Conservation Force is providing free legal representation to all US hunters who have had their Namibia leopard trophies seized by the US Fish & Wildlife Service. The USF&WS has been seizing leopard trophy imports from Namibia for the past six months, beginning in December of 2006. In typical form, the USF&WS has been penalizing the innocent hunter instead of timely corresponding with its CITES counterpart in Namibia. If your trophy has been seized, don’t sign the forfeiture notice. If you sign it, you are waiving your rights and your trophy will be destroyed and you may still be fined or prosecuted for technically violating the law under the Lacey Act. Call John J. Jackson, III at Conservation Force and send the written "notice of seizure" to him.
The seizures are arising because of Namibia’s use of metal tags that are wired on the skin instead of permanently attached, i.e., they are not permanently attached. The original CITES quota resolution for leopards contains a non-binding "recommendation" that leopard skins have permanent tags. The USF&WS does not have any present regulation requiring permanent tagging, but it does have a regulation that has been proposed that is expected to become law in June or July of this year, 2007. It first proposed the regulation in 2000. It is part of the same bundle of regulations that contains a prohibition against donations of Appendix I trophies, excludes the making of any utilitarian items by changing the "definition" of a trophy, and eliminates the return of trophies of Appendix I species when any technical error (such as tagging) occurs, etc.
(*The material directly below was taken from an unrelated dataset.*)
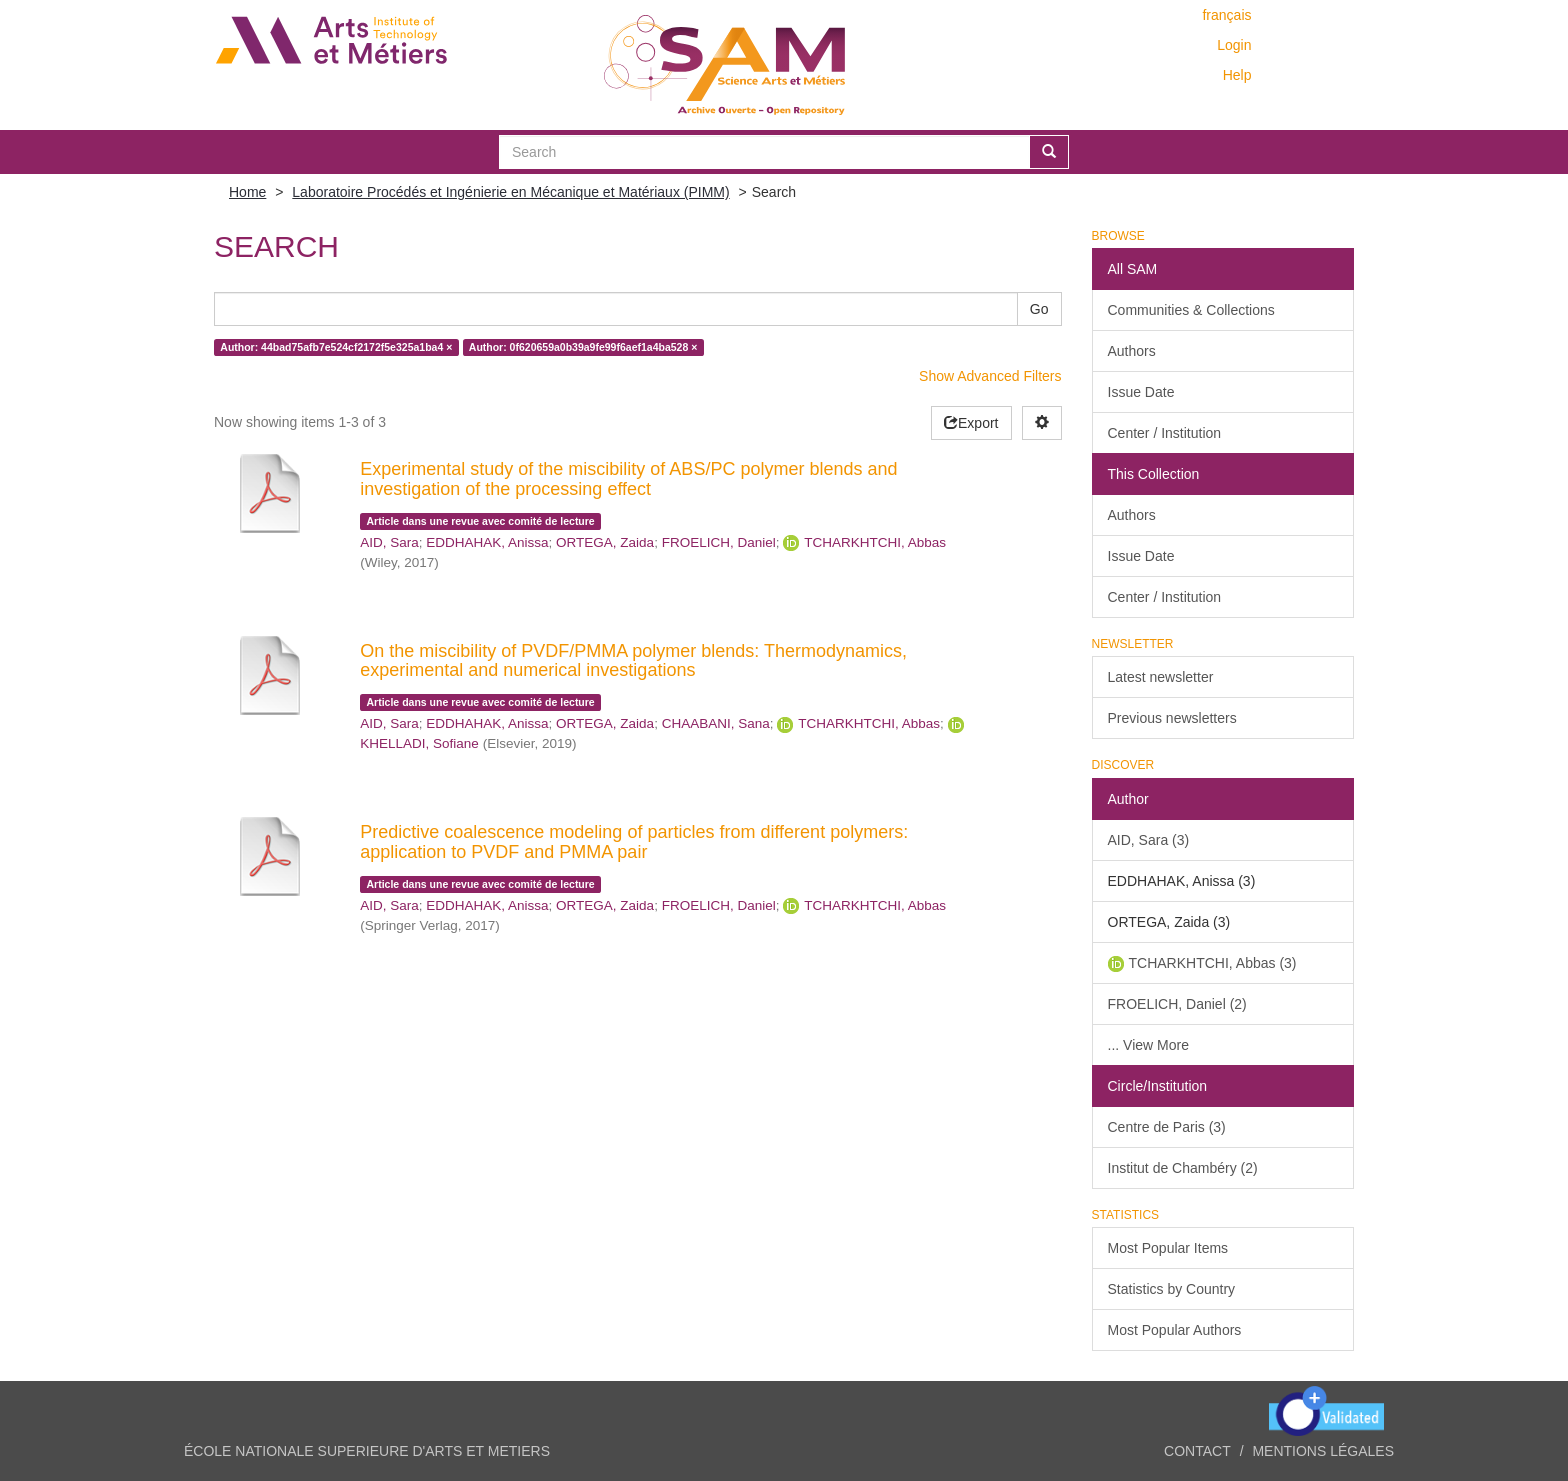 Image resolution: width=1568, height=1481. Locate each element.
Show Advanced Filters (990, 376)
"Recommendations" of CITES are not automatically binding. It is the position of the USF&WS that it can pick and choose which recommendations it chooses to give the force of law. Import of leopard is an extreme example in the new proposed regulations. The USF&WS will not accept leopard quotas set by the Parties of CITES at its conferences, but will mandate the permanent tagging recommendation contained in the same Quota Resolution. In effect, the USF&WS has divided the CITES Resolution to its liking and rejected the primary intent of the Parties.
It is hard to imagine the unlawful and infrequent fraudulent tagging of leopard by tag transfers being of any biological consequence whatsoever, given the low leopard quotas set by CITES. The USF&WS treats both tagging and the quota far more seriously than the true gravity of risk. On the other hand, CITES in recent years has even eliminated the need for special country reports on leopard trade, which is of little biological consequence. While the rest of the world is easing up, the USF&WS’s International Affairs office is tightening up as never before.
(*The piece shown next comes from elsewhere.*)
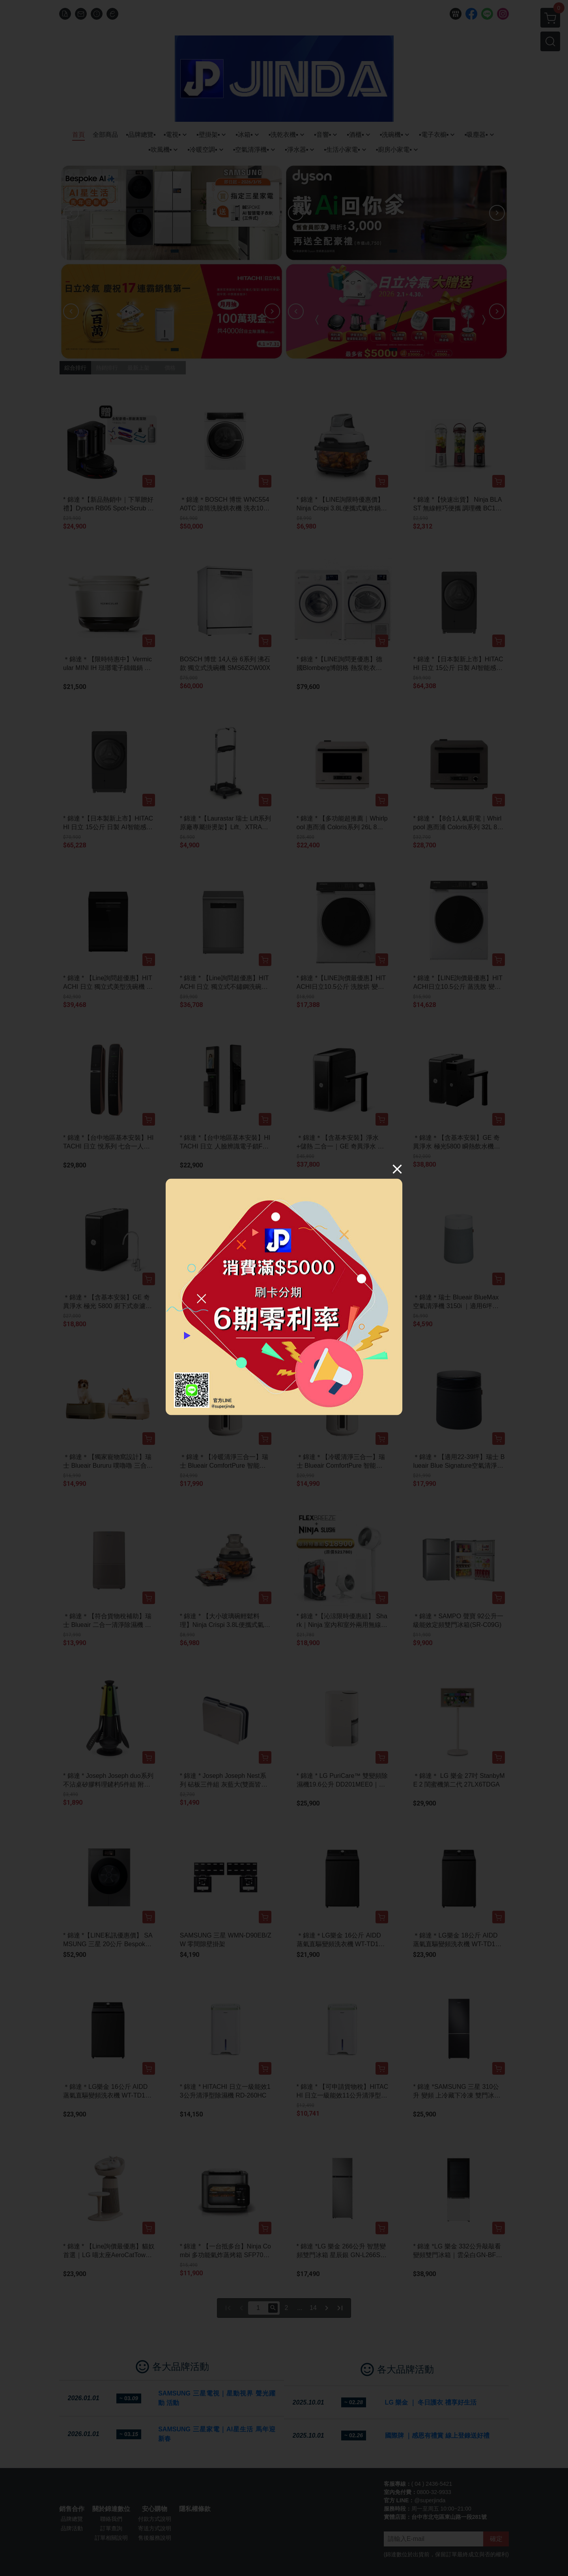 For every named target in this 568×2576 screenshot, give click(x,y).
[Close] (397, 1169)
The CITES authorities in Namibia, which is certainly one of the most responsible countries in the world as regards wildlife matters, claim to have used the wired-on tags for over a decade. There was no intergovernmental communication before the seizures began, nor was there any advisory to the hunting community. The proposed US regulation mandating permanently attached tags is not yet the law. The innocent hunter is made to bear the costs and the loss. This seems to be another example of the harsh regulatory attitude of the USF&WS towards international hunters and range nation programs.
It remains to be seen whether or not the USF&WS will destroy or return the trophies in this debacle. We here at Conservation Force are ready to go to the limit on this one. It is time to join forces and be a force.